Microsoft’s Azure AI team has released a new vision foundation model called Florence-2 on Hugging Face. This model, available under a permissive MIT license, can handle various vision and vision-language tasks using a prompt-based representation. It comes in two sizes – 232M and 771M parameters – and has already shown exceptional performance in tasks such as captioning, object detection, visual grounding, and segmentation.
What sets Florence-2 apart is its ability to provide a unified approach to handling different types of vision applications. This means that enterprises no longer need to invest in separate task-specific vision models that may not go beyond their primary function. By utilizing Florence-2, companies can save on costs and streamline their operations.
Vision tasks are more complex than text-based natural language processing, as they require comprehensive perceptual ability. To achieve a universal representation of diverse vision tasks, a model must understand spatial data at different scales, from object location to pixel details and semantic details. Microsoft faced two challenges in developing Florence-2: the scarcity of comprehensively annotated visual datasets and the absence of a unified pretraining framework with a singular network architecture that integrated spatial hierarchy and semantic granularity.
To overcome these challenges, Microsoft generated a visual dataset called FLD-5B using specialized models. This dataset included 5.4 billion annotations for 126 million images, covering high-level descriptions to specific regions and objects. Using this data, Florence-2 was trained using a sequence-to-sequence architecture that integrates an image encoder and a multi-modality encoder-decoder. This architecture allows the model to handle various vision tasks without requiring task-specific modifications.
Florence-2 outperforms larger models in terms of performance. In a zero-shot captioning test on the COCO dataset, both the 232M and 771M versions of Florence-2 outperformed Deepmind’s 80B parameter Flamingo visual language model. They also performed better than Microsoft’s own visual grounding-specific Kosmos-2 model. Additionally, when fine-tuned with public human-annotated data, Florence-2 competed closely with larger specialist models in tasks like visual question answering.

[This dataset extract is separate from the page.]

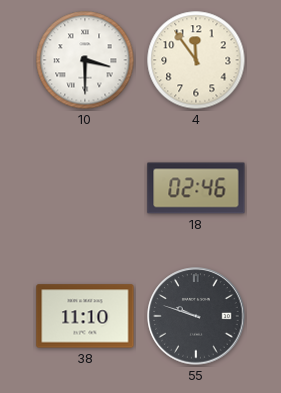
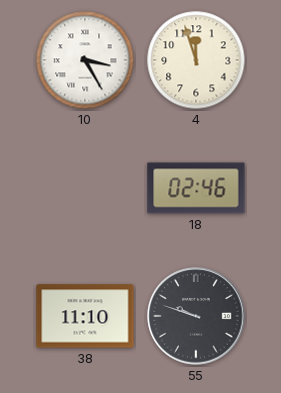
10: 3:30 -> 3:25
4: 11:54 -> 11:57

Both pre-trained and fine-tuned versions of Florence-2 232M and 771M are available on Hugging Face under a permissive MIT license. This allows for unrestricted distribution and modification for commercial or private use. Developers can now leverage Florence-2 to eliminate the need for separate vision models for different tasks. This not only saves developers time but also reduces compute costs significantly.
In conclusion, Microsoft’s Florence-2 model is a game-changer in the field of AI vision. Its unified approach and exceptional performance make it an attractive choice for enterprises looking to streamline their vision applications. By eliminating the need for task-specific models, Florence-2 offers cost savings and improved efficiency. It will be exciting to see how developers utilize this model in their projects and the impact it will have on the AI industry as a whole.